EXERCISE DESCRIPTION:
Please copy every line of the data in which the string "rápida" appears.

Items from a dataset
········

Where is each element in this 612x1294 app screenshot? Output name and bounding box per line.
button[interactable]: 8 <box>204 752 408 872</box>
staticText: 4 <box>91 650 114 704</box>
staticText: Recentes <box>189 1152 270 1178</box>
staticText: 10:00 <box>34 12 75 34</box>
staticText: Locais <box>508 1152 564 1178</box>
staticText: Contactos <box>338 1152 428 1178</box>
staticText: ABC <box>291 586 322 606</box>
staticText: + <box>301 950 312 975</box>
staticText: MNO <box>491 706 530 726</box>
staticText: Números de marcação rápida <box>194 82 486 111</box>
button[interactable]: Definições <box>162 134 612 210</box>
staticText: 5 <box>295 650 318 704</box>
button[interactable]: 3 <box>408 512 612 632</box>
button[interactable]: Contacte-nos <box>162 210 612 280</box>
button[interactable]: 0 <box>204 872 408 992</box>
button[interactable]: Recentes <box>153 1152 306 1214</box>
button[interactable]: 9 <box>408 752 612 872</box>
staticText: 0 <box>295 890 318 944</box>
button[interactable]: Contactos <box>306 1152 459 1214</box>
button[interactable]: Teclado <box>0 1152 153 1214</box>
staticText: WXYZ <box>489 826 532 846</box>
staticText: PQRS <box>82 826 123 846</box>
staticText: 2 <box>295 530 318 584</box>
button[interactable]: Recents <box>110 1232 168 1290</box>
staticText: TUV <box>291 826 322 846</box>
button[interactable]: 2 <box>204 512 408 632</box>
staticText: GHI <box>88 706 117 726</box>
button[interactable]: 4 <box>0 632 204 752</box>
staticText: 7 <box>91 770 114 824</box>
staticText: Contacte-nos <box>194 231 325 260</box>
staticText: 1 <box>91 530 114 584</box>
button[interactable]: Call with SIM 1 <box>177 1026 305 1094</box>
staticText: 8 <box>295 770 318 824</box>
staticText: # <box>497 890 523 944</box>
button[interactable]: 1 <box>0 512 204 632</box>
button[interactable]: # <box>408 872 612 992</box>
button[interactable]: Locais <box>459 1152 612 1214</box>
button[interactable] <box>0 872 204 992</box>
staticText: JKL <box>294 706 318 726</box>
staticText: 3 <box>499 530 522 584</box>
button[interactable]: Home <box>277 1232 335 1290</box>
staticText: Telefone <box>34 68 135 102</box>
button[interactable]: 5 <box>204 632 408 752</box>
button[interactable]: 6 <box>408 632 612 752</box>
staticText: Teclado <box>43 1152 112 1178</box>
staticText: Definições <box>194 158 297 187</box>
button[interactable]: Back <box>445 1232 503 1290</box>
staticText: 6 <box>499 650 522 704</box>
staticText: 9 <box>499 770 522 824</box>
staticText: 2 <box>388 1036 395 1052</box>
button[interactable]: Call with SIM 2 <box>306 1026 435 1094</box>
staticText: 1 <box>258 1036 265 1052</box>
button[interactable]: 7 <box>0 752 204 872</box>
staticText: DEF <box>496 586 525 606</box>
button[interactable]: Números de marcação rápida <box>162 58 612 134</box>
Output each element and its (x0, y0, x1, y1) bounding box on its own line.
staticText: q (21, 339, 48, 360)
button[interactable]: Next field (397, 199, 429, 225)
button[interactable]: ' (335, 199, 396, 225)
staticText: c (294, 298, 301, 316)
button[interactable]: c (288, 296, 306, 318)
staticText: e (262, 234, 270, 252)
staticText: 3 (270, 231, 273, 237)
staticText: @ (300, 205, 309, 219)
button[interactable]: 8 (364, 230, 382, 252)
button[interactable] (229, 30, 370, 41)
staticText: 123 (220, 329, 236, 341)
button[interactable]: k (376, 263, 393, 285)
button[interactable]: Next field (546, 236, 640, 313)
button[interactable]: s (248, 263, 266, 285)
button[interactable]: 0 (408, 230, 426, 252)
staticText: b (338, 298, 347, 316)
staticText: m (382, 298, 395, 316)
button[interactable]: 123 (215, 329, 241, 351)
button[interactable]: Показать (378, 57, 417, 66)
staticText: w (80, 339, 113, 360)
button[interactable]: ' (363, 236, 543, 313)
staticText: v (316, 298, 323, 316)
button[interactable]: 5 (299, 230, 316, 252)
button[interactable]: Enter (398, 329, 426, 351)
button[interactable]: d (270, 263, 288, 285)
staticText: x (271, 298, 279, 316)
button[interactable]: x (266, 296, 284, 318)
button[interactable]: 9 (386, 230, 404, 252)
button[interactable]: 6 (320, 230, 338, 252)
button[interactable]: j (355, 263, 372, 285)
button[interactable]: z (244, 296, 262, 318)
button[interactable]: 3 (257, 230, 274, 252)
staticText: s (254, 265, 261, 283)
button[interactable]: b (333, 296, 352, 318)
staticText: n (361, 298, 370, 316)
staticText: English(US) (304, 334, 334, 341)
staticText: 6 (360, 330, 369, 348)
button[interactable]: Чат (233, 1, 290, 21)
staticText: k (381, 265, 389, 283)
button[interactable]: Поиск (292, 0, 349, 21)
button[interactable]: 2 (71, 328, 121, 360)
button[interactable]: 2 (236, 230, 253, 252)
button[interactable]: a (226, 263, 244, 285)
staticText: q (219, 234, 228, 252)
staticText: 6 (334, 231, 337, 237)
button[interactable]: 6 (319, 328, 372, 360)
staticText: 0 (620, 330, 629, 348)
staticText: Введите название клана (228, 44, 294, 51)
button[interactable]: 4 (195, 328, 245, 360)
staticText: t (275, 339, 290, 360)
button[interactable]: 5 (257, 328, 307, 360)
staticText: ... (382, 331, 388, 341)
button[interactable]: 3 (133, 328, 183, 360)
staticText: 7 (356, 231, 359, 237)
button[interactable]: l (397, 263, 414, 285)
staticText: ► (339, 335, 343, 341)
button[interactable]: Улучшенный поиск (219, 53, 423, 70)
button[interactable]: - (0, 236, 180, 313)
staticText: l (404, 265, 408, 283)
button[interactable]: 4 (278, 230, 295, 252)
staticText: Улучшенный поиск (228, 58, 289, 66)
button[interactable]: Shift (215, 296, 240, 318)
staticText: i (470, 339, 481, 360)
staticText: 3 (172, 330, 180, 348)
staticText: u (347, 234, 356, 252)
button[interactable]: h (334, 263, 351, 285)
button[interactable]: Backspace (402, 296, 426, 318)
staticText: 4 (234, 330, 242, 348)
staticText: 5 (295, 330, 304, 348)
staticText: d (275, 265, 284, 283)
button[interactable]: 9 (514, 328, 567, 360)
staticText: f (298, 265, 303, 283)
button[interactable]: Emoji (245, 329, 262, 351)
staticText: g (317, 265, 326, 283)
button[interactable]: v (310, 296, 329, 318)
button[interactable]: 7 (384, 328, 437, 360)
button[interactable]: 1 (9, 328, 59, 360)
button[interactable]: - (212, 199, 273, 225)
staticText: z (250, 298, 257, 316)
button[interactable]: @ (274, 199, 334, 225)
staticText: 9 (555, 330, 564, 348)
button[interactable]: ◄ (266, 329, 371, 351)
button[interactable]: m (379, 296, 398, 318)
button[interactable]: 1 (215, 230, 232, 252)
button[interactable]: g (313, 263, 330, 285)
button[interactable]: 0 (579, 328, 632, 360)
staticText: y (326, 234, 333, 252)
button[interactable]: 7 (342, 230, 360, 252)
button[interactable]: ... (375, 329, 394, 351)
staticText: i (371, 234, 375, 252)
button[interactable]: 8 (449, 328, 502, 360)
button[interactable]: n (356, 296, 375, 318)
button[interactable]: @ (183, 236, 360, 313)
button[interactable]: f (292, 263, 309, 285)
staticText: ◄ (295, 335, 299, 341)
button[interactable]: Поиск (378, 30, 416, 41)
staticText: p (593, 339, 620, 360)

········

SOLUTION TO THIS EXERCISE:
staticText: Números de marcação rápida <box>194 82 486 111</box>
button[interactable]: Números de marcação rápida <box>162 58 612 134</box>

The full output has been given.